(I just realized I never actually posted this, but I think it's interesting, even if it is old news).
The first sign that the party may soon be over for health insurance companies came in the form of a recent article in the Wall Street Journal. As California Healthline reports, health insurers may be unable to continue raising premiums the way they have been for the past decade.
A little history is in order. In the early '90s, as HMOs began to dominate the market, cost was the single biggest factor driving health care decisions. This was a good thing in a way, because our country was in a mild recession and there just wasn't the money available to give everybody the healthcare they needed. Tough choices had to be made, and often that tough choice was to deny care. Sometimes, the choice was to deny needed care. So.... we had a public backlash against managed care. People still tell jokes about HMOs and how draconian they were, even though reality hasn't reflected that in at least ten years. Now, instead of denying care and restricting choice, insurance companies expand choice and approve almost everything. They don't want another story on the news talking about how they're denying needed care (that happens to cost $300,000) to a sick 10 year old.
Unfortunately, while this was going on, the government payors have a role as well. In the early to mid 1990s, the government was a very reliable payor for healthcare providers.
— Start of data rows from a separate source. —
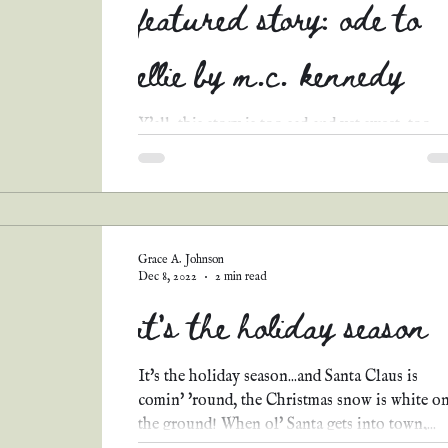
featured story: ode to
ellie by m.c. kennedy
Y'all, this story is too sad and yet sweet, too
touching not to share! I hope y'all enjoy Ode
Ellie by M.C. Kennedy! Mrs. Henry’s...
Grace A. Johnson
Dec 8, 2022
2 min read
it's the holiday season
It's the holiday season...and Santa Claus is
comin' 'round, the Christmas snow is white o
the ground! When ol' Santa gets into town,...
Often they were overpaying for services, which meant hospitals could charge insurance companies a fair, and low, price. Then Congress passed the Balanced Budget Act of 1997 in an attempt to rein in Medicare spending. The result was hospitals started shifting more of their expenses to commercial payors to make up for the losses they were now incurring on services provided to government-covered patients.
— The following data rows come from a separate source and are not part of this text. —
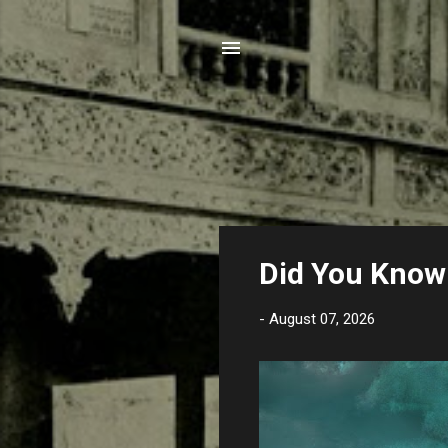
P
Did You Know 
o
s
-
August 07, 2026
t
s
So, health insurers were suddenly footing more of the bill for all heatlhcare services thanks to Congress's attempts to limit Medicare spending, while also being unable to limit spending by managing care more closely thanks to a blowout loss in their PR battles of the early '90s. How did they make money? By raising their premiums at absurd rates (and underwriting the hell out of their contracts to make sure they didn't cover people who had the temerity to be sick). Often over 10% per year. Inexplicably, most employers continued to pay these rates, mainly because they had no choice if they wanted to cover their employees.
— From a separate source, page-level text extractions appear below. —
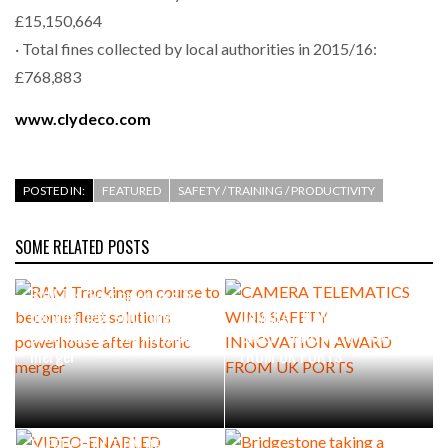
£15,150,664
· Total fines collected by local authorities in 2015/16:
£768,883
www.clydeco.com
POSTED IN:
FEATURED
SAFETY / TRAINING / PRODUCTIVITY
SOME RELATED POSTS
RAM Tracking on course to
become fleet solutions
CAMERA TELEMATICS WINS
powerhouse after historic
SAFETY INNOVATION AWARD
merger
FROM UK PORTS
VIDEO-ENABLED WORKER
SAFETY SOLUTION DELIVERS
And now comes the bad news from the Wall Street Journal:
59% of employers with fewer than 200 employers currently provide health insurance for employees, compared with 68% in 2000. The trend might prompt health insurers to consider reductions in price increases, but, "if they restrain price increases, or appear to, they get hammered by Wall Street," the Journal reports.
In other words, health insurers are stuck. They can't raise rates without forcing employers to drop out of the market. But they can't control spending because hospitals and patients have done such a better job in PR, that they're almost literally not allowed to say no. This is how the healthcare implosion will happen. This trend is just now becoming a serious problem, and it's only going to get worse. At this point, health insurers best bet may be to get on board with a Universal Healthcare program and hope they're one of the few payors the government picks to administrate it. And that's a good thing.